Cable One Inc (CABO)

Solvency ratios

Dec 31, 2023 Sep 30, 2023 Jun 30, 2023 Mar 31, 2023 Dec 31, 2022 Sep 30, 2022 Jun 30, 2022 Mar 31, 2022 Dec 31, 2021 Sep 30, 2021 Jun 30, 2021 Mar 31, 2021 Dec 31, 2020 Sep 30, 2020 Jun 30, 2020 Mar 31, 2020 Dec 31, 2019 Sep 30, 2019 Jun 30, 2019 Mar 31, 2019
Debt-to-assets ratio 0.00 0.00 0.00 0.00 0.00 0.00 0.00 0.00 0.00 0.00 0.00 0.00 0.00 0.00 0.00 0.00 0.00 0.00 0.00 0.00
Debt-to-capital ratio 0.00 0.00 0.00 0.00 0.00 0.00 0.00 0.00 0.00 0.00 0.00 0.00 0.00 0.00 0.00 0.00 0.00 0.00 0.00 0.00
Debt-to-equity ratio 0.00 0.00 0.00 0.00 0.00 0.00 0.00 0.00 0.00 0.00 0.00 0.00 0.00 0.00 0.00 0.00 0.00 0.00 0.00 0.00
Financial leverage ratio 3.66 3.83 3.89 3.95 3.93 3.65 3.62 3.59 3.88 3.99 4.06 3.39 3.00 2.76 2.83 4.07 3.75 3.37 3.34 3.41

Cable One Inc's solvency ratios show its ability to meet its long-term financial obligations and the extent to which the company relies on debt financing.

The Debt-to-assets ratio has been relatively stable around 0.55 to 0.56, indicating that approximately 55% to 56% of the company's assets are financed by debt. This ratio suggests that Cable One Inc has a moderate level of leverage and is not overly reliant on debt to fund its operations.

The Debt-to-capital ratio has also remained steady, ranging from 0.66 to 0.69 over the quarters. This ratio shows that about 66% to 69% of the company's capital structure is made up of debt, with the rest funded by equity. While this ratio indicates a moderate level of debt usage, it is important for the company to monitor any significant increases that could lead to higher financial risk.

The Debt-to-equity ratio has shown some fluctuations, but generally trending upwards from 2.02 to 2.19. This indicates that the company's debt levels have been increasing relative to its equity, reaching a peak in Q1 2023. A higher Debt-to-equity ratio suggests higher financial risk and could potentially make the company less attractive to investors.

The Financial leverage ratio has also been on the upward trend, indicating that the company's reliance on debt to finance its assets and operations has been increasing. This ratio has moved from 3.59 to 3.95 over the past year, highlighting a higher level of financial leverage that Cable One Inc is taking on.

Overall, while Cable One Inc's solvency ratios show a moderate level of leverage, the increasing trend in the Debt-to-equity ratio and Financial leverage ratio warrants close monitoring to ensure the company maintains a healthy balance between debt and equity financing.


Coverage ratios

Dec 31, 2023 Sep 30, 2023 Jun 30, 2023 Mar 31, 2023 Dec 31, 2022 Sep 30, 2022 Jun 30, 2022 Mar 31, 2022 Dec 31, 2021 Sep 30, 2021 Jun 30, 2021 Mar 31, 2021 Dec 31, 2020 Sep 30, 2020 Jun 30, 2020 Mar 31, 2020 Dec 31, 2019 Sep 30, 2019 Jun 30, 2019 Mar 31, 2019
Interest coverage 3.10 2.07 2.32 2.53 3.62 4.77 4.73 4.87 3.98 4.82 5.55 5.98 6.17 5.23 5.09 4.57 4.26 4.21 4.00 4.34

Interest coverage is a key financial ratio that indicates the ability of Cable One Inc to meet its interest obligations using its operating income.
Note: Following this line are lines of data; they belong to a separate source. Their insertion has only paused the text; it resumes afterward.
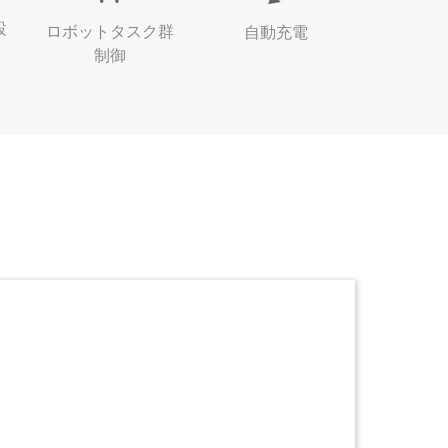
設
ロボットタスク群
自動充電
制御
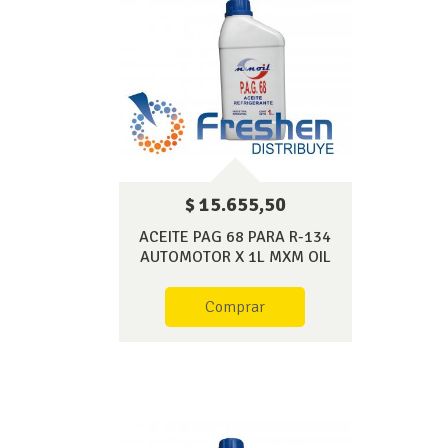
$ 15.655,50
ACEITE PAG 68 PARA R-134
AUTOMOTOR X 1L MXM OIL
Comprar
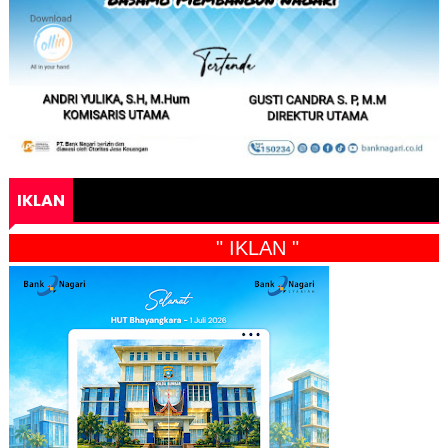
IKLAN
" IKLAN "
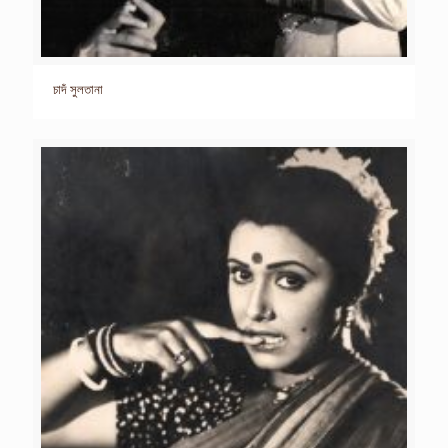
চাদঁ সুলতানা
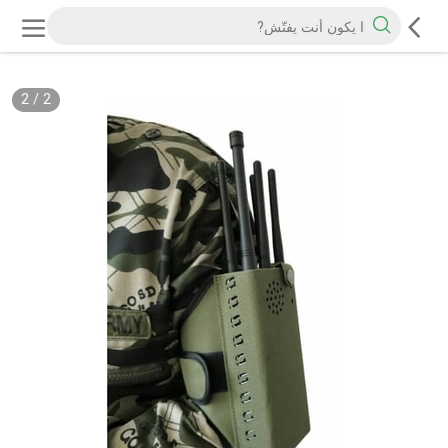
2
/
2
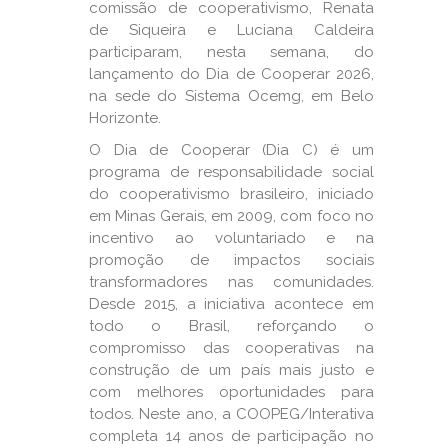
comissão de cooperativismo, Renata
de Siqueira e Luciana Caldeira
participaram, nesta semana, do
lançamento do Dia de Cooperar 2026,
na sede do Sistema Ocemg, em Belo
Horizonte.
O Dia de Cooperar (Dia C) é um
programa de responsabilidade social
do cooperativismo brasileiro, iniciado
em Minas Gerais, em 2009, com foco no
incentivo ao voluntariado e na
promoção de impactos sociais
transformadores nas comunidades.
Desde 2015, a iniciativa acontece em
todo o Brasil, reforçando o
compromisso das cooperativas na
construção de um país mais justo e
com melhores oportunidades para
todos. Neste ano, a COOPEG/Interativa
completa 14 anos de participação no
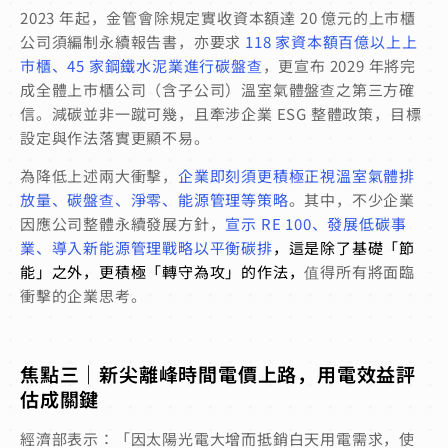
2023 年起，金管會除規定實收資本額達 20 億元的上市櫃
公司須編制永續報告書，亦要求
118 家資本額百億以上上
市櫃、45 家鋼鐵水泥業進行碳盤查
，更宣布 2029 年將完
成全體上市櫃公司（含子公司）溫室氣體盤查之第三方確
信。減碳並非一蹴可幾，且牽涉企業 ESG 整體政策，目標
設定與作法落實更顯不易。
為降低上述兩大衝擊，
企業即刻須更積極正視溫室氣體排
放量、碳盤查、淨零、能源管理等策略
。其中，不少企業
因應公司整體永續發展方針，
宣示 RE 100、發展低碳事
業、導入新能源管理戰略以平衡碳排
，這是除了基礎「節
能」之外，更積極「轉守為攻」的作法
，
值得所有將面臨
衝擊的企業思考。
焦點三｜新尖離峰時間電價上路，用電效益評
估成關鍵
經濟部表示：「因太陽光電大增而抵銷白天用電需求，使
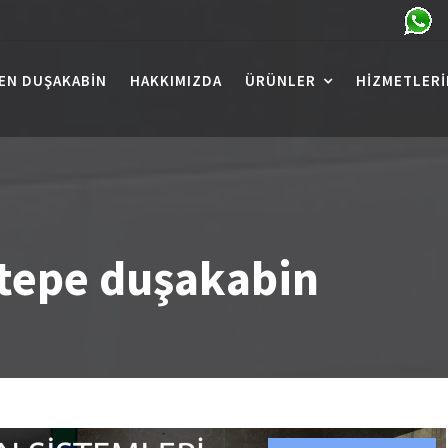
EN DUŞAKABIN
HAKKIMIZDA
ÜRÜNLER
HIZMETLERI
tepe duşakabin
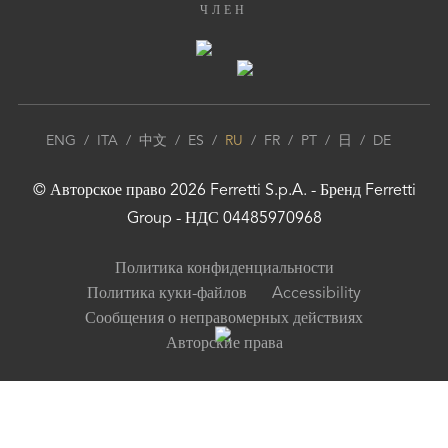
ЧЛЕН
ENG
/
ITA
/
中文
/
ES
/
RU
/
FR
/
PT
/
日
/
DE
© Авторское право
2026
Ferretti S.p.A.
- Бренд
Ferretti
Group
- НДС 04485970968
Политика конфиденциальности
Политика куки-файлов
Accessibility
Сообщения о неправомерных действиях
Авторские права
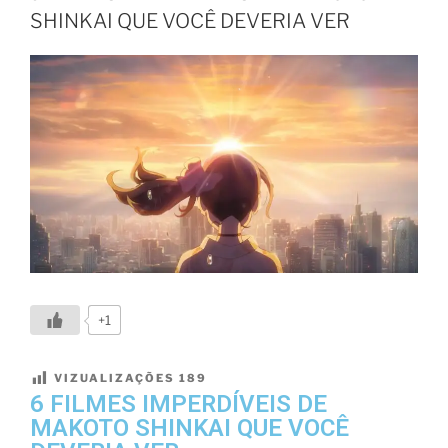
SHINKAI QUE VOCÊ DEVERIA VER
+1
VIZUALIZAÇÕES
189
6 FILMES IMPERDÍVEIS DE
MAKOTO SHINKAI QUE VOCÊ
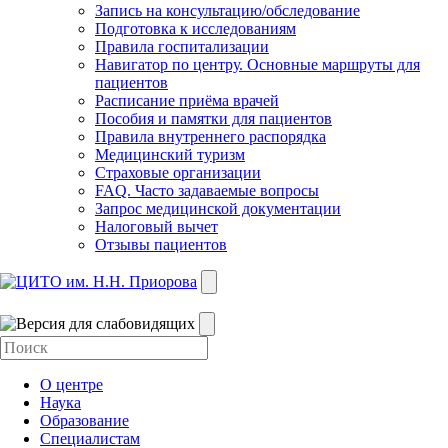
Запись на консультацию/обследование
Подготовка к исследованиям
Правила госпитализации
Навигатор по центру. Основные маршруты для
пациентов
Расписание приёма врачей
Пособия и памятки для пациентов
Правила внутреннего распорядка
Медицинский туризм
Страховые организации
FAQ. Часто задаваемые вопросы
Запрос медицинской документации
Налоговый вычет
Отзывы пациентов
О центре
Наука
Образование
Специалистам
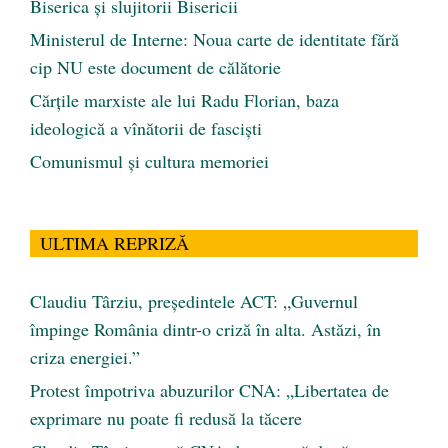
Biserica și slujitorii Bisericii
Ministerul de Interne: Noua carte de identitate fără
cip NU este document de călătorie
Cărţile marxiste ale lui Radu Florian, baza
ideologică a vînătorii de fascişti
Comunismul şi cultura memoriei
ULTIMA REPRIZĂ
Claudiu Târziu, președintele ACT: „Guvernul
împinge România dintr-o criză în alta. Astăzi, în
criza energiei.”
Protest împotriva abuzurilor CNA: „Libertatea de
exprimare nu poate fi redusă la tăcere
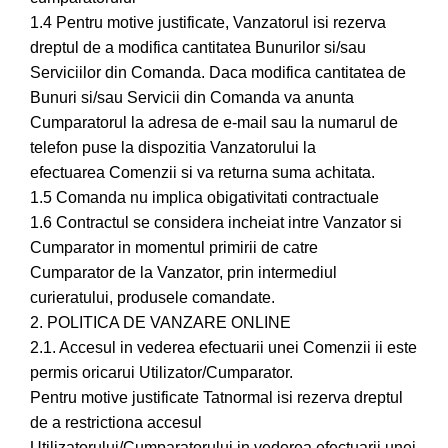
1.4 Pentru motive justificate, Vanzatorul isi rezerva
dreptul de a modifica cantitatea Bunurilor si/sau
Serviciilor din Comanda. Daca modifica cantitatea de
Bunuri si/sau Servicii din Comanda va anunta
Cumparatorul la adresa de e-mail sau la numarul de
telefon puse la dispozitia Vanzatorului la
efectuarea Comenzii si va returna suma achitata.
1.5 Comanda nu implica obigativitati contractuale
1.6 Contractul se considera incheiat intre Vanzator si
Cumparator in momentul primirii de catre
Cumparator de la Vanzator, prin intermediul
curieratului, produsele comandate.
2. POLITICA DE VANZARE ONLINE
2.1. Accesul in vederea efectuarii unei Comenzii ii este
permis oricarui Utilizator/Cumparator.
Pentru motive justificate Tatnormal isi rezerva dreptul
de a restrictiona accesul
Utilizatorului/Cumparatorului in vederea efectuarii unei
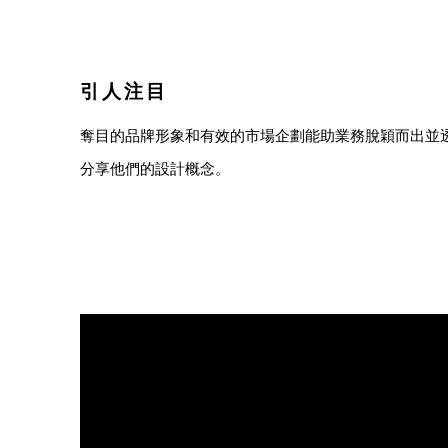
傳訊設計2019 (I)
引人注目
奪目的品牌形象和有效的市場企劃能助業務脫穎而出並
分享他們的設計概念。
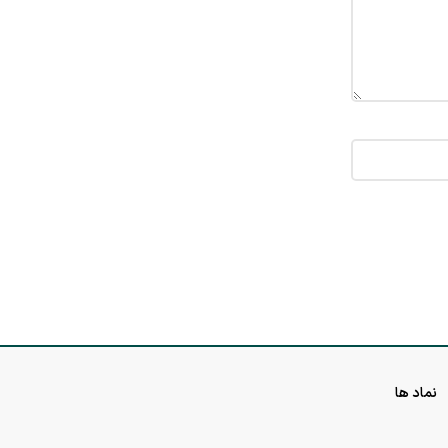
نماد ها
A higher interest coverage ratio signifies a company's stronger ability to cover its interest expenses.

Based on the provided data:

- The interest coverage ratio for Cable One Inc has been consistently above 2.0 for each quarter, indicating that the company's operating income is sufficient to cover its interest expenses.
- There is a noticeable decreasing trend in the interest coverage ratio over the quarters, moving from 4.16 in Q1 2022 to 2.85 in Q4 2023.
- Despite the decreasing trend, the interest coverage ratio remains above 2.0, suggesting that the company's operating income continues to provide a comfortable cushion to cover its interest payments.
- While a higher interest coverage ratio is generally preferred by investors and lenders as it represents lower financial risk, a ratio above 2.0 is considered acceptable in most industries.

In conclusion, Cable One Inc's interest coverage ratio indicates that the company has been able to comfortably meet its interest obligations with its operating income. However, the decreasing trend in the ratio warrants monitoring to ensure the company maintains a healthy financial position in the future.